Gabriel pointed at the building. “So what’s this?”
“The Hotel de Immigrantes, first stop for the millions of immigrants who came to Argentina in the nineteenth and twentieth centuries. The government housed them here, until they could find work and a place to live. Now, the Immigration Office uses the building as a storage facility.”
“For what?”
Ramirez opened the glove box and removed rubber surgical gloves and paper sterile masks. “It’s not the cleanest place in the world. I hope you’re not afraid of rats.”
Gabriel lifted the latch and threw his shoulder against the door. Across the street, Chiara killed the engine of her motorbike and settled in for the wait.
A BORED POLICEMAN stood watch at the entrance. A girl in uniform sat before a rotating fan at the registrar’s desk, reading a fashion magazine.

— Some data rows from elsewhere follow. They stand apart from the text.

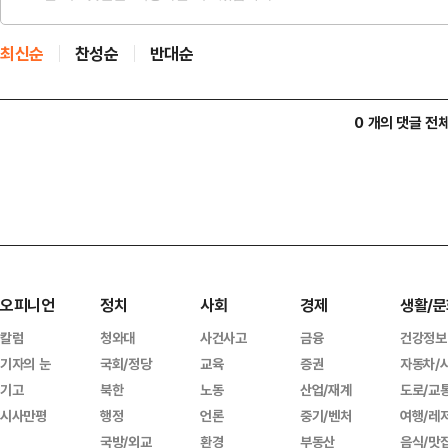
최신순
찬성순
반대순
0 개의 댓글 전
오피니언
정치
사회
경제
생활/문
칼럼
청와대
사건사고
금융
건강정보
기자의 눈
국회/정당
교육
증권
자동차/
기고
북한
노동
산업/재계
도로/교
시사만평
행정
언론
중기/벤처
여행/레
국방/외교
환경
부동산
음식/맛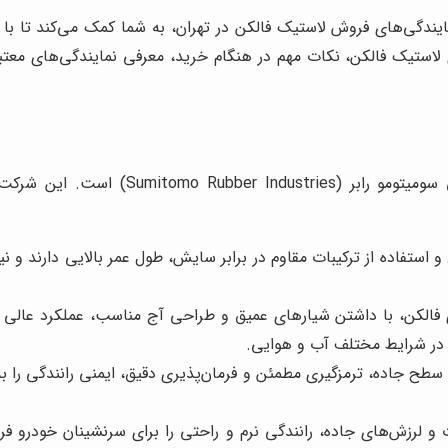
نمایندگی‌های فروش لاستیک فالکن در تهران، به شما کمک می‌کند تا 
ی لاستیک فالکن، نکات مهم در هنگام خرید، معرفی نمایندگی‌های معتبر
لاستیک فالکن، حاصل سال‌ها تجربه و تخصص ش
استفاده از ترکیبات مقاوم در برابر سایش، طول عمر بالایی دارند و 
فالکن، با داشتن شیارهای عمیق و طراحی آج مناسب، عملکرد عالی د
د در شرایط مختلف آب و هوایی.
سطح جاده، ترمزگیری مطمئن و فرمان‌پذیری دقیق، ایمنی رانندگی را ب
لرزش‌های جاده، رانندگی نرم و راحتی را برای سرنشینان خودرو فراه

She slid the logbook across the dusty desk. Ramirez signed and added the time. Two laminated tags with alligator clips appeared. Gabriel was No. 165. He affixed the badge to the top of his shirt pocket and followed Ramirez toward the elevator. “Two hours till closing time,” the girl called out, then she turned another page of her magazine.
They boarded a freight elevator. Ramirez pulled the screen shut and pressed the button for the top floor. The elevator swayed slowly upward. A moment later, when they shuddered to a stop, the air was so hot and thick with dust it was difficult to breathe. Ramirez pulled on his gloves and mask. Gabriel followed suit.